2. örneğimiz "Topkapı Palace Hotel projesidir." Farazi olarak ürettiğimiz bu projeye göre Osmanlı devletinin birkaç yüzyıl idare edildiği Topkapı Sarayı'nın müze olarak 2012'de yaklaşık 57 Milyon TL gelir getirdiğini öğrenen ABD'li bir işadamı, 150 Milyon Lira karşılığı olarak otel yapmak üzere Kültür Bakanlığına başvurur. Teklif üzerine harekete geçen Bakanlar Kurulu ise açtığı uluslar arası ihale sonucunda yaklaşık 350 Milyon TL'ye dünyaca ünlü Dolar milyarderi Rus işadamına uluslararası oteller zinciri yapmak üzere kiraya verilir. Şayet bu varsayım gerçek olsaydı tepkiler nasıl olurdu?

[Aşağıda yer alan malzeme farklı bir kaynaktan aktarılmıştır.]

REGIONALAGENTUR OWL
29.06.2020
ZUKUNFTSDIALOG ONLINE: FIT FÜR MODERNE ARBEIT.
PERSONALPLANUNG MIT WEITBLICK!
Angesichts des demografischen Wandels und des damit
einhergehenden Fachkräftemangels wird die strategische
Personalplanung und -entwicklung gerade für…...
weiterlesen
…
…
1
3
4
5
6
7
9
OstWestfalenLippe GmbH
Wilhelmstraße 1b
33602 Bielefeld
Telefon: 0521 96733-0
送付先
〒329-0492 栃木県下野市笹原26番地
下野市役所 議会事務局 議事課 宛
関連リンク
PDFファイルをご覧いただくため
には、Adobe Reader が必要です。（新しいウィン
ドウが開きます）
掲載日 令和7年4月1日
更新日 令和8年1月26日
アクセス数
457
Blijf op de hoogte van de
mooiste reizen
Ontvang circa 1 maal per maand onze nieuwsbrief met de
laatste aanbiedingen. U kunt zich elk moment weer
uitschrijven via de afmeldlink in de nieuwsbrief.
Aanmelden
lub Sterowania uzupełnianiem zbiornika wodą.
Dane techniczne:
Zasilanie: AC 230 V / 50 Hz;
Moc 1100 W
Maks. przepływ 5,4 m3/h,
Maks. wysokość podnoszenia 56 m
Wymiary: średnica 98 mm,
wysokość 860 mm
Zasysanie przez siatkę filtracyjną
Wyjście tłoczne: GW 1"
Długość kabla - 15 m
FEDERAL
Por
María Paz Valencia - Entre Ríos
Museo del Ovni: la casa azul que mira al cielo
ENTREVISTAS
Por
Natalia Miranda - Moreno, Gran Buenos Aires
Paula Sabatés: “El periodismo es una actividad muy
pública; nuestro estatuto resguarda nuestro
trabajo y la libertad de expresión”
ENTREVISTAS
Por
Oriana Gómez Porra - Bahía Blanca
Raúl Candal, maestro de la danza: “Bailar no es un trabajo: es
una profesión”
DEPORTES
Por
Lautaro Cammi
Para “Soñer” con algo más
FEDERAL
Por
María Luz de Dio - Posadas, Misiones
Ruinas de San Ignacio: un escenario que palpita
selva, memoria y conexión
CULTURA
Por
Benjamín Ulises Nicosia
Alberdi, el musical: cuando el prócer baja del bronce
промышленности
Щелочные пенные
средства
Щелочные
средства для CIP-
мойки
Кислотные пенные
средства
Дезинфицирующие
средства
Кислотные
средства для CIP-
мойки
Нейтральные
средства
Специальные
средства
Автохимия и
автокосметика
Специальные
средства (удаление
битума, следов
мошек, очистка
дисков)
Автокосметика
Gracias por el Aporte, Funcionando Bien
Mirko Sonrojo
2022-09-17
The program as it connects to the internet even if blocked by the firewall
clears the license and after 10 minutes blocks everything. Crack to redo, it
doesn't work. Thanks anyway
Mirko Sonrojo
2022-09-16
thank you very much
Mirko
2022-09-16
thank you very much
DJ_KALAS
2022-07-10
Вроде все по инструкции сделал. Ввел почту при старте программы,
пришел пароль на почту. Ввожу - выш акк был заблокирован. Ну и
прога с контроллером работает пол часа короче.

Hükümetin durumu ne olurdu? Bilemiyoruz. Ancak bildiğimiz İktidarın "Haydarpaşa Hotel ve AVM Projesi"ni hayata geçirmeye çalıştığıdır. Bu projeye göre Haydarpaşa'ya artık trenler gelmeyecek burası turizm ve eğlence merkezine dönüştürülecek.
Konu Haydarpaşa garı olunca burayı yaptıran Sultan II.Abdülhamit Han Hazretlerinin şu sözlerini hatırlatmak isterim. "Bunca kilometre demiryolu yaptım memlekete, çelik rayların ucu Haydarpaşa'da. Koca binalarıyla liman yaptım, yine belli değil. Bana o rayların denize kavuştuğu yere öyle bir bina yapın ki, Ümmetim baktığında 'Buradan bindin mi hiç inmeden Mekke'ye kadar gidilir' desin ."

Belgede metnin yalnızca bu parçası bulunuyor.